3 Direitos de personalidade

   

 Da leitura do Código Civil Português, pode-se extrair que direitos de personalidade são poderes jurídicos pertencentes a todas as pessoas e incidem sobre seus diversos aspectos, sejam físicos ou moral.

 Assim é que, nos termos do artigo 70º do Código Civil, “A lei protege os indivíduos contra qualquer ofensa ilícita ou ameaça de ofensa à sua personalidade física ou moral”, e prevê, ainda, a implementação de providências necessárias para evitar sua consumação ou atenuar os efeitos de sua violação (artigo 70º, nº 1 e nº 2).

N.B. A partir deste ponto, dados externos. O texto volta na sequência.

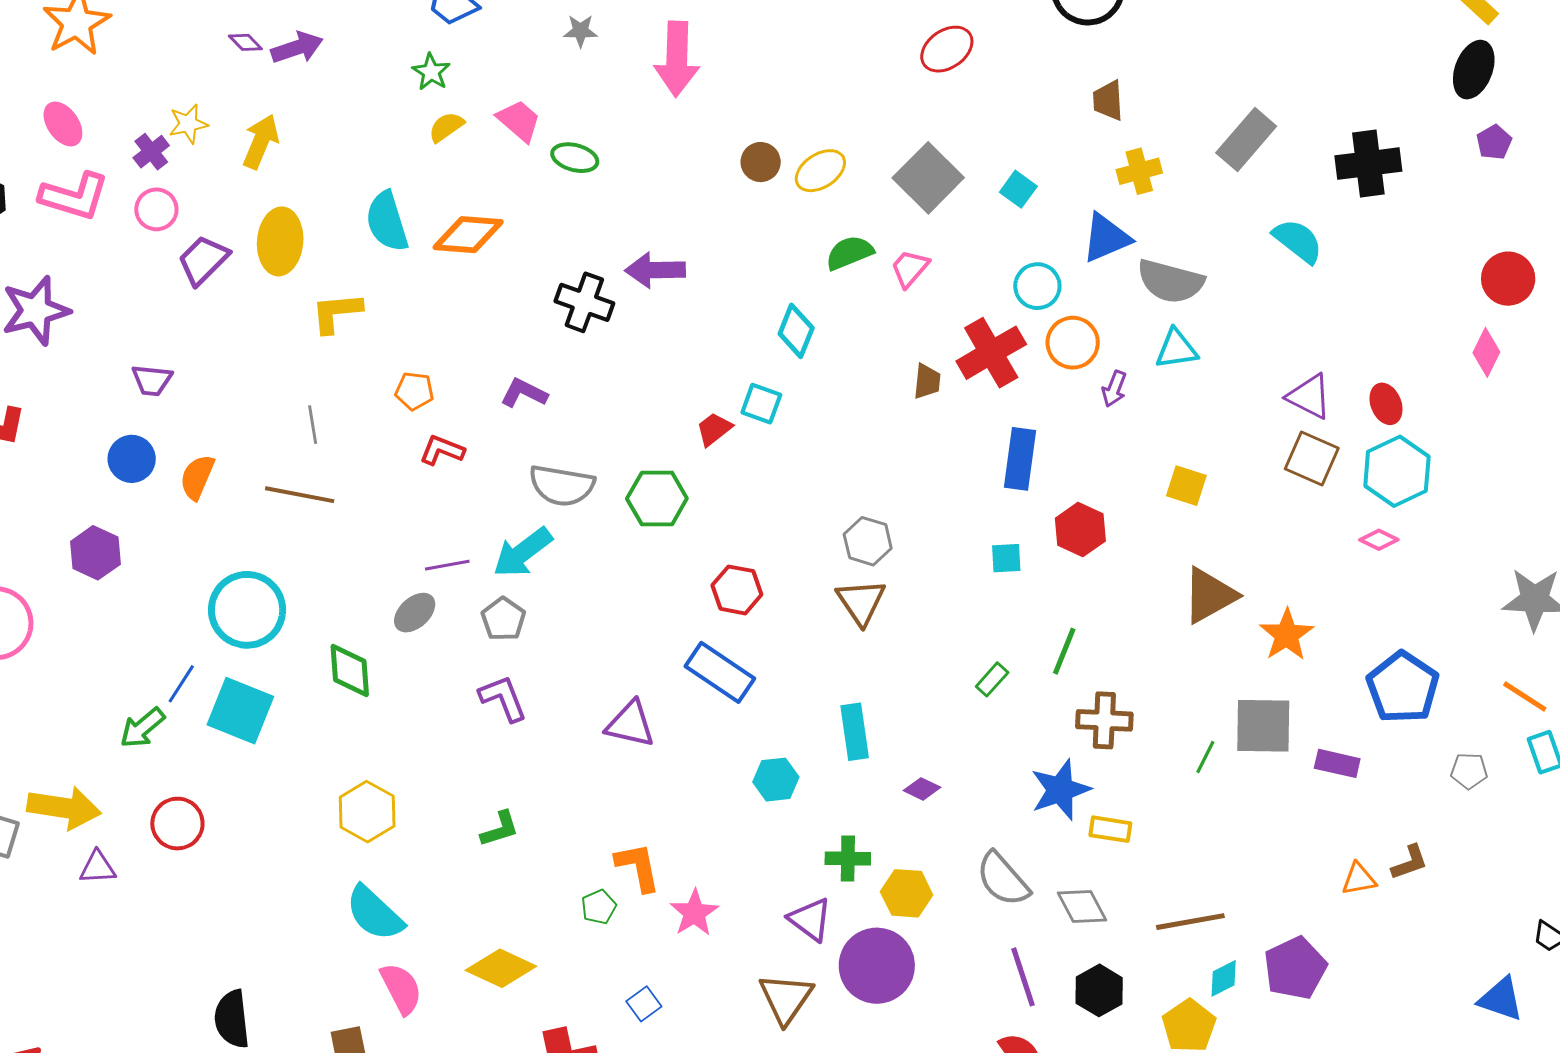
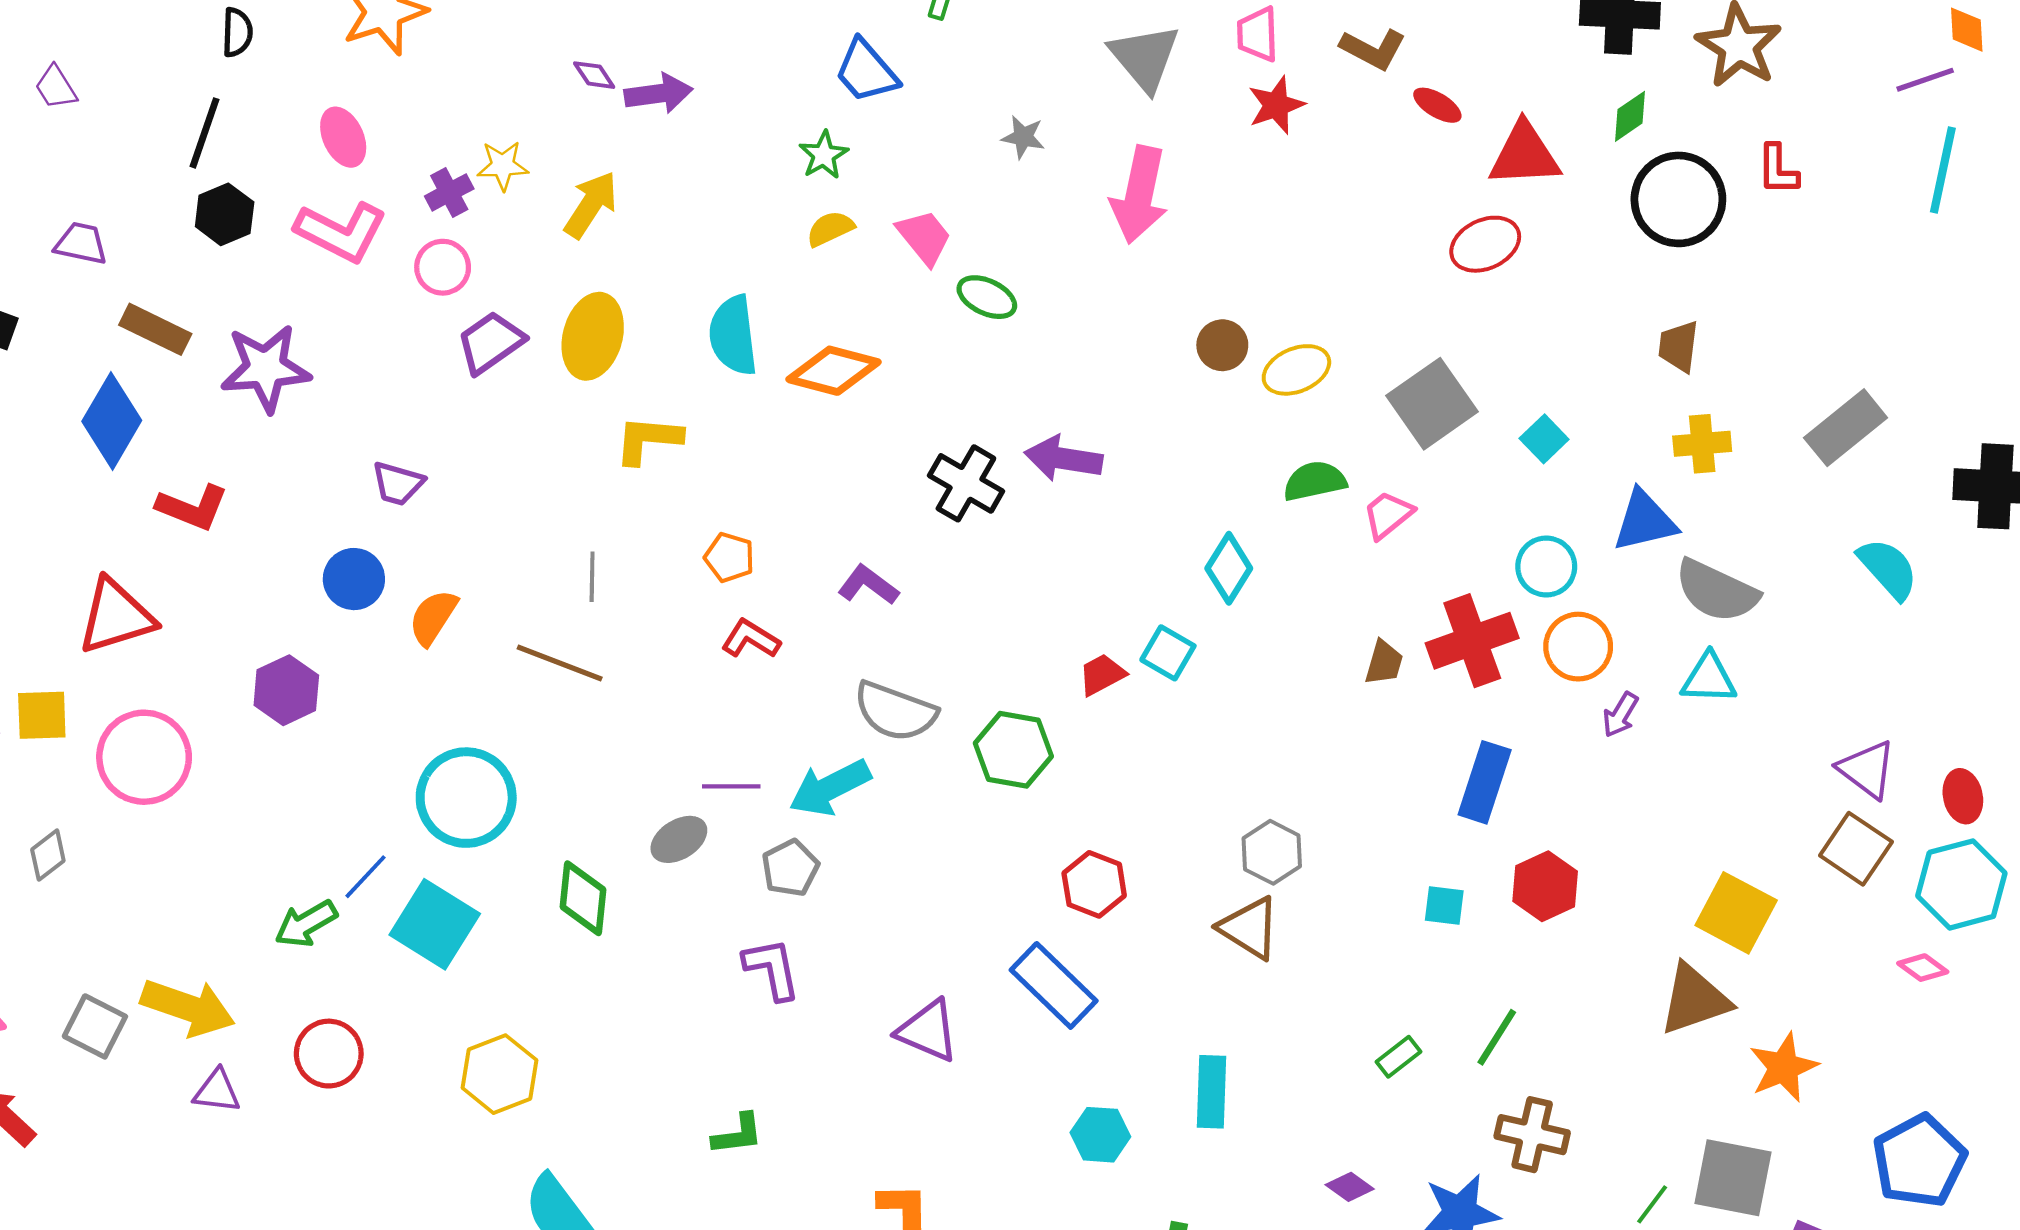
yellow square: (1186, 486) -> (1736, 913), moved, size x1.5
brown triangle: (861, 602) -> (1250, 928), turned -34
purple diamond: (922, 789) -> (1350, 1187), moved
yellow hexagon: (367, 812) -> (500, 1074), moved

 É clássica a lição do Professor Doutor João de Castro Mendes[6], que classifica os direitos de personalidade com relação aos seus elementos internos, ou seja, aos elementos inerentes ao próprio titular de direitos. São eles (a) direitos do próprio corpo; (b) direitos da própria vida; (c) direitos de liberdade; (d) direito à saúde; (e) direito à educação. Há também os elementos externos do indivíduo e que se referem ao homem enquanto ser social: (a) direito à honra; (b) direito à intimidade privada; (c) direito à imagem; (d) direito ao ambiente; (e) direito ao trabalho. Ainda faz referência aos elementos instrumentais, que se encontram conexos com bens de personalidade e o direito à habitação. Por fim, cita os elementos periféricos previstos no art. 75º a 78º do Código Civil Português.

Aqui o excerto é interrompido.